[Collected data]
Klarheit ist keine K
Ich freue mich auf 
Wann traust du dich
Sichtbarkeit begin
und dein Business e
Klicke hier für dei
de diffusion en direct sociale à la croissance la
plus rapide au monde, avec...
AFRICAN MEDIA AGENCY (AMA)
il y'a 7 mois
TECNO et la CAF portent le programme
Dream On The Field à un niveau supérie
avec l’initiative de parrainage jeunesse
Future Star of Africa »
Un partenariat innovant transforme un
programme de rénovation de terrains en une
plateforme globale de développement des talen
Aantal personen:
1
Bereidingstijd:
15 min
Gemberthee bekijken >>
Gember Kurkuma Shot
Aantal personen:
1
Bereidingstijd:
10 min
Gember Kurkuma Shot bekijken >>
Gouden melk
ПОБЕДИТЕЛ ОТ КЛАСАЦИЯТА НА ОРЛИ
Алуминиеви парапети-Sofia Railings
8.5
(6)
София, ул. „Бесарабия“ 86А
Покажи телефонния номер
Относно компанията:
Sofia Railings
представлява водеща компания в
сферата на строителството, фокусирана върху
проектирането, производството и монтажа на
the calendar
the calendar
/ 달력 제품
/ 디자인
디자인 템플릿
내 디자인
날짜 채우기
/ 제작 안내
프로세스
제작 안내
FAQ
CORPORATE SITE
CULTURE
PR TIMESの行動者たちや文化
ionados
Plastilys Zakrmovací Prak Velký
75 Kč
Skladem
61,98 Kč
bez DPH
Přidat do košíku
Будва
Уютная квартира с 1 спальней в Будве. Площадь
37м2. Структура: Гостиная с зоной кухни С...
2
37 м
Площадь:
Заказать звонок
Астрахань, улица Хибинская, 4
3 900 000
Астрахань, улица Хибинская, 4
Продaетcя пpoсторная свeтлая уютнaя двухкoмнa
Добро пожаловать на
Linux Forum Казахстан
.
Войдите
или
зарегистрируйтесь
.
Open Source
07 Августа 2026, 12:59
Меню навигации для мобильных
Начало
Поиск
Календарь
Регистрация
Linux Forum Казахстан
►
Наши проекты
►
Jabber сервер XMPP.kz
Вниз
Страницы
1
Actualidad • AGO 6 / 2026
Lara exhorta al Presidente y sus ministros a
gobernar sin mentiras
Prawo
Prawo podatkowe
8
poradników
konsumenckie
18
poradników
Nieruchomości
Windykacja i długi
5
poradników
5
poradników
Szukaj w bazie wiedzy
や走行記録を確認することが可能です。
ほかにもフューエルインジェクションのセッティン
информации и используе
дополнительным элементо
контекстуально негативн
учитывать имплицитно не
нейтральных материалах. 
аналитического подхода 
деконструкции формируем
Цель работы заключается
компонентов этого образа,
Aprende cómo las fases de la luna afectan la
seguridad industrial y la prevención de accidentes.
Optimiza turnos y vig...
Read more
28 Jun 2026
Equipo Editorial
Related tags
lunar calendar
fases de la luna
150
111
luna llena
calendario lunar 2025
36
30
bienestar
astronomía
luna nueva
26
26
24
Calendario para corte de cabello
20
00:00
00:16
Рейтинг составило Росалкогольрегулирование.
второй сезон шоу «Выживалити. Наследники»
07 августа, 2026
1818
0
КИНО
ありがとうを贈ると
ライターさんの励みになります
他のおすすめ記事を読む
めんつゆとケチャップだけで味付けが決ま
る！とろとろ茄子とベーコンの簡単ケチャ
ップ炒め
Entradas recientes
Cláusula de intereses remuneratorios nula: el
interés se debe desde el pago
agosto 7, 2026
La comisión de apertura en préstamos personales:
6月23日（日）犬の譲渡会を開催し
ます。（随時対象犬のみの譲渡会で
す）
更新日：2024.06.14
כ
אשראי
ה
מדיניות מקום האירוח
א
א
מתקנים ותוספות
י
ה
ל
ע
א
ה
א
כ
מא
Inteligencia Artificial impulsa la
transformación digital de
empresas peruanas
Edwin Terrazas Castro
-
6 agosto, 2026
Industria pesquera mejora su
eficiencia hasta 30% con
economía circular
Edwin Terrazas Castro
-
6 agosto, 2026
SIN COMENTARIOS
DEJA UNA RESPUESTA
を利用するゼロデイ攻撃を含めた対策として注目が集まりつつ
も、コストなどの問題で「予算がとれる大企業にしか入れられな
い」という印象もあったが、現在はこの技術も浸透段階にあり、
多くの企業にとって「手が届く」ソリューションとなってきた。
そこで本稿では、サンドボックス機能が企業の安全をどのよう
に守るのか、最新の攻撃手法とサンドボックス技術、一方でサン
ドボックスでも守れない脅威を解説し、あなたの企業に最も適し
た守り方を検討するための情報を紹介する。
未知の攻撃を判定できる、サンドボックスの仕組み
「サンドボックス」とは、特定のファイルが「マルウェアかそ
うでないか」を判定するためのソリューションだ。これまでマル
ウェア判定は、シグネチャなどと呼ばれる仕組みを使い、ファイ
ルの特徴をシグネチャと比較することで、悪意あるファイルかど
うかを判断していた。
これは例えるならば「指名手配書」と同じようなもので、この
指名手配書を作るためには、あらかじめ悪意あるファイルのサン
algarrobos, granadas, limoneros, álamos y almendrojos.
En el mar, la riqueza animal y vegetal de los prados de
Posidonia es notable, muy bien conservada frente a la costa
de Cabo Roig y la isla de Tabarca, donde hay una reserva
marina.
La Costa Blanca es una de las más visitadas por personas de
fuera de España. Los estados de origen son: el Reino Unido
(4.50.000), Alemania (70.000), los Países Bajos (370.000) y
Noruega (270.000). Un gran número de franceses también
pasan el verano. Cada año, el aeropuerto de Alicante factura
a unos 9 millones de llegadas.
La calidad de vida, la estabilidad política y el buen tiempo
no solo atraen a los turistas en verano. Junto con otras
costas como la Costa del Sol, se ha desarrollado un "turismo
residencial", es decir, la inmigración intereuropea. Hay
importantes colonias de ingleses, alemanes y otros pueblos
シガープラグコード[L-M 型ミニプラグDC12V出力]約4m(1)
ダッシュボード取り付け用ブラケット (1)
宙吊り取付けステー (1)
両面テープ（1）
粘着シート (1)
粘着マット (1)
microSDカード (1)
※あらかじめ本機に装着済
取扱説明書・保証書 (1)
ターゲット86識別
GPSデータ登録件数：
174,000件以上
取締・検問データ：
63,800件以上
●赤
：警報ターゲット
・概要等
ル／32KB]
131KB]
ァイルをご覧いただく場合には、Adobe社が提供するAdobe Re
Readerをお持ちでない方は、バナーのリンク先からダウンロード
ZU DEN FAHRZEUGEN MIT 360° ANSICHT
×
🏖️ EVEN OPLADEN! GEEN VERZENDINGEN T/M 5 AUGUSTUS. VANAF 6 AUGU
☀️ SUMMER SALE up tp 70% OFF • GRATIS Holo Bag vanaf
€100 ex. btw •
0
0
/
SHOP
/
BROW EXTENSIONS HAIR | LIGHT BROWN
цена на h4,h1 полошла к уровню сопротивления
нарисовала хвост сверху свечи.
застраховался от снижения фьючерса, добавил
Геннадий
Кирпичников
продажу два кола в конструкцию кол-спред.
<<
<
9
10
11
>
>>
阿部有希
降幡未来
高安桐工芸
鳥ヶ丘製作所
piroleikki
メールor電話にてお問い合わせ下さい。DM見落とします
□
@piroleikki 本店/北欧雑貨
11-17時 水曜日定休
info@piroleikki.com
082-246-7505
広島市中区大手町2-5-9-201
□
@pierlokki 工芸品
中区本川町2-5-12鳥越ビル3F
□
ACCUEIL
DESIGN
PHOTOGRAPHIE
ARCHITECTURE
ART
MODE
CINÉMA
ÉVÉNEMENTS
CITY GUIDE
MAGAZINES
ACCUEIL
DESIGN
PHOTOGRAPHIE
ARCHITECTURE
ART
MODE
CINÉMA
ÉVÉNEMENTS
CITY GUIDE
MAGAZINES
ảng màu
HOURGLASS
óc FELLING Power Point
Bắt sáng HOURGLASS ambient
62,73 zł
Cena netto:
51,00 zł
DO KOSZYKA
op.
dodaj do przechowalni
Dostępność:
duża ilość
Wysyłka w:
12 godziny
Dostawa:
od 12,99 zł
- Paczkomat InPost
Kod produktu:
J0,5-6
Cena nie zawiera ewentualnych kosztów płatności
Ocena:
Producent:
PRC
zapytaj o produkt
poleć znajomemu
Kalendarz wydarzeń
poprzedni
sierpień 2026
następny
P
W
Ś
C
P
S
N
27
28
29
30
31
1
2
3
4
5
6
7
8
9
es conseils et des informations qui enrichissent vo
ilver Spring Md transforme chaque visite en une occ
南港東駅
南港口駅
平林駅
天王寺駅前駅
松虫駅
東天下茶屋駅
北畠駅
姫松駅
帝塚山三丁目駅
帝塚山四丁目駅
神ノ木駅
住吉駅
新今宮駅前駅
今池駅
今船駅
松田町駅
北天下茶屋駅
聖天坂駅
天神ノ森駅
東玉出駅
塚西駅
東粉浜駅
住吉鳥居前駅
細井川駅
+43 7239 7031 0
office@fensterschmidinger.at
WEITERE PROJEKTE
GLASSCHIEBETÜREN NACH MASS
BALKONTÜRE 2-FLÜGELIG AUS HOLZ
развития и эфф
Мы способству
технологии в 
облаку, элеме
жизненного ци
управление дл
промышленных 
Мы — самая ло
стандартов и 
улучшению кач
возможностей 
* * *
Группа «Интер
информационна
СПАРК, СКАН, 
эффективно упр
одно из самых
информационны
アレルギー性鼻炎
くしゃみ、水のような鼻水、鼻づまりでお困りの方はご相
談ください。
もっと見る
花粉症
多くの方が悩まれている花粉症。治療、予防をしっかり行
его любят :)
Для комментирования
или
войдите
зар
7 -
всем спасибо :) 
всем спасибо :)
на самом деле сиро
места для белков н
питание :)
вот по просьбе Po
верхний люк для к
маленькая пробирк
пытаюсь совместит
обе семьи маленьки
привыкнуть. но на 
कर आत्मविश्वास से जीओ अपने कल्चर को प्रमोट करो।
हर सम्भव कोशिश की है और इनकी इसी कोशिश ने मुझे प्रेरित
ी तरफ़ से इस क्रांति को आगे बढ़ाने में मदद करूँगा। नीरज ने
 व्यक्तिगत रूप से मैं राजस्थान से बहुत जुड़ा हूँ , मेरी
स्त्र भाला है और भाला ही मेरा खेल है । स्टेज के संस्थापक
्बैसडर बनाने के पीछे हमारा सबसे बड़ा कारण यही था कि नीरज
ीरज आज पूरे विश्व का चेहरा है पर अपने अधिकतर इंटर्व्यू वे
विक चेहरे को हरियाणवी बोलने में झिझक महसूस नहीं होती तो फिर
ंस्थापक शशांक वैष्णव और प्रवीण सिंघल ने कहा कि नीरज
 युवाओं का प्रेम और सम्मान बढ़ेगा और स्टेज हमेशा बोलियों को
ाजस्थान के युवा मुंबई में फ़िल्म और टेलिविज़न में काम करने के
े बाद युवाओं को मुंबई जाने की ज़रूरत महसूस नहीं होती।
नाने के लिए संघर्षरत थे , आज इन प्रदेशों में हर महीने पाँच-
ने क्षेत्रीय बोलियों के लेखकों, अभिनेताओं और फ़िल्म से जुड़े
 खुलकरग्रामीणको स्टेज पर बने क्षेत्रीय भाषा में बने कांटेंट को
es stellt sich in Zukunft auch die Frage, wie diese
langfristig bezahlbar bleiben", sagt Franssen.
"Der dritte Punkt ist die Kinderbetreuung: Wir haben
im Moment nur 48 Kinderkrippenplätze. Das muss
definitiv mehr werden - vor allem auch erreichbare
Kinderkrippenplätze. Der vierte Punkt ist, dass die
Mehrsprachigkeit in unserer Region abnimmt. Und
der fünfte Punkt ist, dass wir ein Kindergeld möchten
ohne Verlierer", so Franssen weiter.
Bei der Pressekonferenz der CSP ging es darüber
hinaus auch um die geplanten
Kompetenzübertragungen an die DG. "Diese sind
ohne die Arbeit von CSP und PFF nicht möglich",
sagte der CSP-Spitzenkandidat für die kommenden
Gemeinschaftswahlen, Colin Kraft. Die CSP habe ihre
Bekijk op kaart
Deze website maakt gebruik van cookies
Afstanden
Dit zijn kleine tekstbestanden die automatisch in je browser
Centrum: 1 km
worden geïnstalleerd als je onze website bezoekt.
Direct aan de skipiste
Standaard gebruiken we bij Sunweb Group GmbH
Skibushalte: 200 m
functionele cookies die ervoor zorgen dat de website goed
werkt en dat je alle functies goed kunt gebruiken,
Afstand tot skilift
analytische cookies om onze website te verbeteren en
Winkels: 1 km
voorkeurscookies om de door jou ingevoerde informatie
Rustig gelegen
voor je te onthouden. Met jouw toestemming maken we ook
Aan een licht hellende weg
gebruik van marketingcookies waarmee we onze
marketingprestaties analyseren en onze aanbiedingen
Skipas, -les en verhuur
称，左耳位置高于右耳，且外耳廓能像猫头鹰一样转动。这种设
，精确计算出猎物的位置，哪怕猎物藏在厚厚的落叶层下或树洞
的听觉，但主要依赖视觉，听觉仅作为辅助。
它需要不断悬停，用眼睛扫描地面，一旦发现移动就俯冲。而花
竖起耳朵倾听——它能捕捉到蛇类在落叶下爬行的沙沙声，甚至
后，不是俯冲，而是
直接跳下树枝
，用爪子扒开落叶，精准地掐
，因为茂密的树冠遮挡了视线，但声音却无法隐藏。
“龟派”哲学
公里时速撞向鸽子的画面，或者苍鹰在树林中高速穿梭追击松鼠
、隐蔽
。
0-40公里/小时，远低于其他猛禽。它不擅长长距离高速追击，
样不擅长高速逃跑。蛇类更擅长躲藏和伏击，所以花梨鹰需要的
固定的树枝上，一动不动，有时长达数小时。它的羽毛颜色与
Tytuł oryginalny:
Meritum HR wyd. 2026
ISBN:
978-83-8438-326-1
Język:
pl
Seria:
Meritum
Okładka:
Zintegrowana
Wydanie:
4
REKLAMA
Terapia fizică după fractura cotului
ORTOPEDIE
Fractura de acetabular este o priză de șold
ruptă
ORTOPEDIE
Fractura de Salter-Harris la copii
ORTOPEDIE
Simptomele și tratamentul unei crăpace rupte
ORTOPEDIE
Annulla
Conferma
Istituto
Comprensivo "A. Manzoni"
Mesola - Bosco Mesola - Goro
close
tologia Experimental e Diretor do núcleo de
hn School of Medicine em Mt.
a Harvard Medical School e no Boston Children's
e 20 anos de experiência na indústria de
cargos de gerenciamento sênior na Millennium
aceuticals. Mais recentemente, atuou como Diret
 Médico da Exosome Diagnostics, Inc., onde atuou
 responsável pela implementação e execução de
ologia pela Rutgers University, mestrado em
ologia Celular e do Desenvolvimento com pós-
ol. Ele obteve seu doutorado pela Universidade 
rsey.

* [Directions for this task]:
Which lines above carry the string "lunar"? Copy those lines.

* [Answer space]:
lunar calendar
calendario lunar 2025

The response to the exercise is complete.